Pergunta : Por que você encontrou a Ortodoxia? 
Madre Maria : Meu interesse na Ortodoxia  começou como o relacionado pelas outras alternativas. Lembro  que em um dado  momento, minha vida havia se tornado insuportável. 
E foi então que minha alma entendeu que não havia nada que pudesse me ajudar, exceto a confissão. Eu tinha algum conhecimento vago a respeito da  confissão, mas eu estava receosa de me aproximar de um  padre e  lhe contar os meus pecados. 
Quando a vida se torna realmente difícil,  você percebe que nem a natureza nem a astrologia podem  te ajudar, te dar força. Ai você percebe que só e exclusivamente a fé em Deus pode te auxiliar.   

Pergunta : Como você ficou sabendo da Irmandade? 
Madre Maria : Certa vez fui ao Serviço Divino da Catedral de São Pedro e São Paulo, quando conheci o Padre André (hoje Arcipreste André Lemeshonok, pai espiritual do convento  da irmandade em honra de Santa Isabel). Ele estava cantando uma Akatiste em honra do ícone da Mãe de Deus denominado  “Cálice inesgotável ". Também passei a frequentar a Irmandade quando da realização do Akatiste a Santa Mártir Elizabeth, recitado aos Domingos. Adorava ver as irmãs em suas vestes brancas. E foi assim que cheguei até aqui.  
Em um primeiro  momento, minha obediência era ajudar no recolhimento de donativos. 
Este foi o melhor, o mais feliz período de minha vida. Apenas mais tarde cheguei ao estúdio de pintura de ícones do Convento ... 

Pergunta : Como você se tornou uma iconógrafa ? 
Madre Maria : Todos no Convento viviam a me dizer que eu deveria me dedicar a iconografia, pois eu era uma artista diplomada. Mas de início esta não era a minha intenção. 
Na verdade, quando comecei a ir a Igreja, me desfiz de tudo aquilo que era relacionado a minha vida antes da Igreja, e isso incluía os álbuns de arte. Joguei todo o material no lixo.( Hoje eu lamento ter tomado tal atitude, pois muitos dos livros sobre técnicas de pintura hoje me seriam úteis.)
Desde o início, escrever um ícone me pareceu ser algo extremamente  difícil de fazer, e eu estava  tão satisfeita com meu relacionamento com Deus,  que eu desejava continuar trabalhando na limpeza e em obrigações desse tipo,  mas o Senhor  dispôs as coisas de uma maneira diferente. 

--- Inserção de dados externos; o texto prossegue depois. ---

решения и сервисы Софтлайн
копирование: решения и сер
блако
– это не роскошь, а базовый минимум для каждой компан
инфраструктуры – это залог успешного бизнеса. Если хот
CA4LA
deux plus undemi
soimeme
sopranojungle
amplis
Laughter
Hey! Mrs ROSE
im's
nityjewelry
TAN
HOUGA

Pergunta : Por que você decidiu ser uma monja? 
Madre Maria : Como disse antes, frequentava a Catedral de São Pedro e São Paulo, e lá conheci o Padre André. Assistia as suas palestras, nas quais ele trazia leituras do Ancião Sofronio e sobre a história do Ancião Efraim. Essas leituras me emocionavam profundamente.
Em um primeiro momento, no entanto, eu identificava o monaquismo como algo alto demais para mim.  Contudo, houve um dado momento em que definitivamente decidi me tornar uma monja, e desde esse momento, nunca pensei em questionar essa decisão.

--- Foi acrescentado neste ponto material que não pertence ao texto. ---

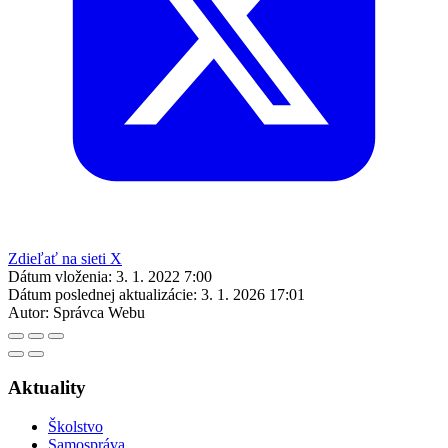
Zdieľať na sieti X
Dátum vloženia:
3. 1. 2022 7:00
Dátum poslednej aktualizácie:
3. 1. 2026 17:01
Autor:
Správca Webu
Aktuality
Školstvo
Samospráva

Pergunta : O que é o mais importante para um pintor de ícones? Você pode partilhar da sua experiência? É a pintura ícones de alguma forma ligada à vida interior? 
Madre Maria : Em nossa vida, há diferentes períodos. Não é então em todos os momentos em que sentimos a grande graça de Deus. Às vezes o coração o está pesado, a pessoa sofre de dores de consciência. 
Um iconógrafo precisa e ter um ambiente calmo e tranquilo a sua disposição  para que ele de início a pintura de um ícone.  No entanto, a minha experiência  pessoal  diz que mesmo quando minha alma está perturbada, quando começo a pintar um ícone, o Senhor age e cura a minha alma através desse ícone. 
Daí que a principal coisa que eu posso compartilhar é que não sou eu quem pinta um ícone, o ícone é pintado de alguma forma misteriosa, pois quando se pinta um ícone, nós chamamos por Deus, e nisso iniciamos um relacionamento com Ele. 
Definitivamente, em primeiro lugar um iconógrafo deve amar o que faz. Ele deve dedicar todos os seus esforços a pintura de ícones, de modo que um iconógrafo não deve fazer outra coisa em paralelo. Ele deve dedicar sua vida a esta obediência.

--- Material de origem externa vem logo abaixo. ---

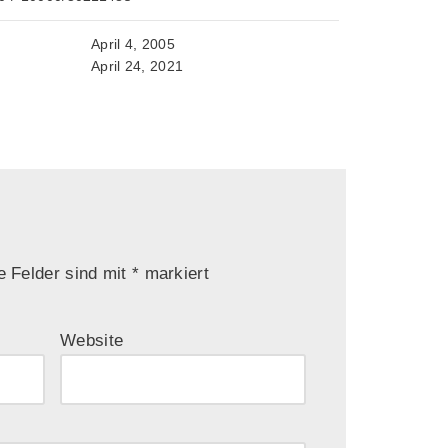
April 4, 2005
April 24, 2021
e Felder sind mit
*
markiert
Website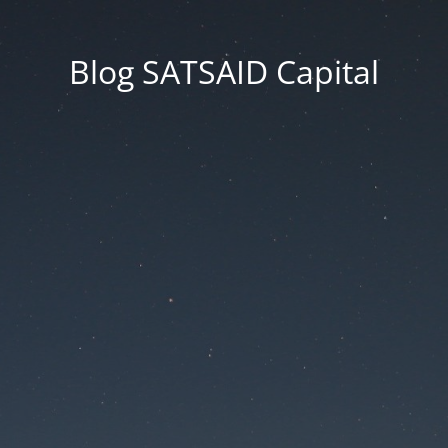
Blog SATSAID Capital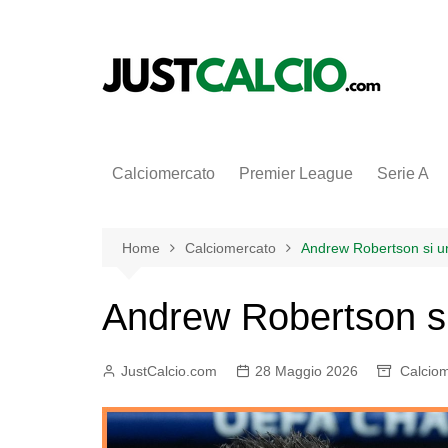
Salta
al
contenuto
Calciomercato
Premier League
Serie A
Home
Calciomercato
Andrew Robertson si u
Andrew Robertson si
JustCalcio.com
28 Maggio 2026
Calcio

Pergunta : Como você cria as imagens? 
Madre Maria : Quando fico sabendo sobre o que vou pintar, dou inicio a minha preparação , através de leituras sobre o santo que será pintado. Eu não faço nada imediatamente, mas sim vou elaborando a pintura aos poucos, de modo a compreender de forma gradual como o ícone deve ser escrito.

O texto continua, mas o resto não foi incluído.